Anger is not a trait that I am familiar with. That said I confronted a man, in the bush, one evening and I almost had him by the scruff of his neck. I was surprised to see that this fellow was shivering from head to toe when I presented myself before him. The man seemed to value his life more than the damage that he had caused upon my estate. He reeked of fear and I figured that such cowardice deserved no death. Only time could make them suffer, the learning from which could take them to different roads, a path to peace or a path to war. Unfortunately war was an easy option because they found me to be a menace to their way of life. So, several traps were laid to get rid of me.

The terrible jaw-bone

One such contraption was a jaw-bone trap, which when stepped upon it snaps the legs and crushes the bones. I have seen animals die in excruciating pain and blood loss because of the contraption. Those fools never realised that I had mastered every nook and corner of my estate, there was no trap that would go unnoticed by my eye. When the contraptions failed they poisoned my rations and even burnt parts of the estate. Still, I did not do them any harm. I hid behind the long grass and studied every little folly that they carried in to their old age.
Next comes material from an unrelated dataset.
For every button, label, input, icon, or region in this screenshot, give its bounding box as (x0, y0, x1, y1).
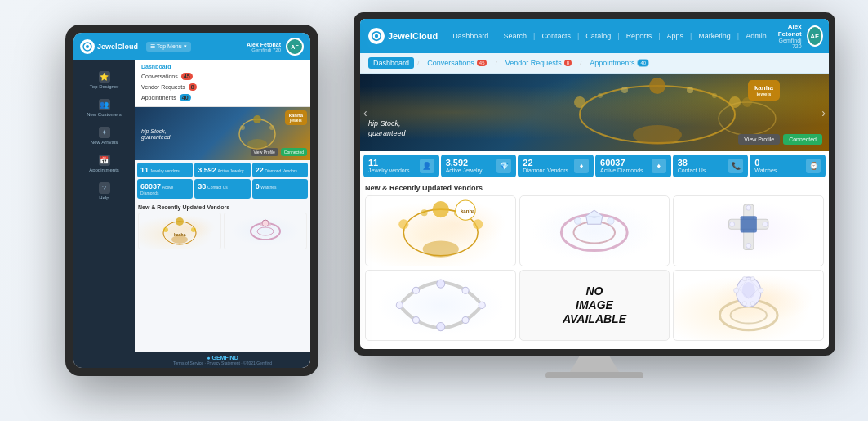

Over time I became a ghost and was never to be found. My estate was overrun and I was now part of their folk-lore, I was declared “the protector of the universe”. I had become a god of folklore. What good does a title bring when they do not feel my presence in the vast expanse of the grass? Perhaps they respect me because I was invisible to their poor eyes, ears and nose. Many a time I would be right in front of them and they could not notice me. They were busy clearing my estate of its natural wealth.

People make mistakes and reminisce on the possibilities of a rightful path. That truth which always eluded them in the fountain of their youth was never found even in old age. I look back at all that commotion and I wondered why they abhorred me. Maybe it was because I was a Tiger, the last of the honourable creatures that lived on this wretched land.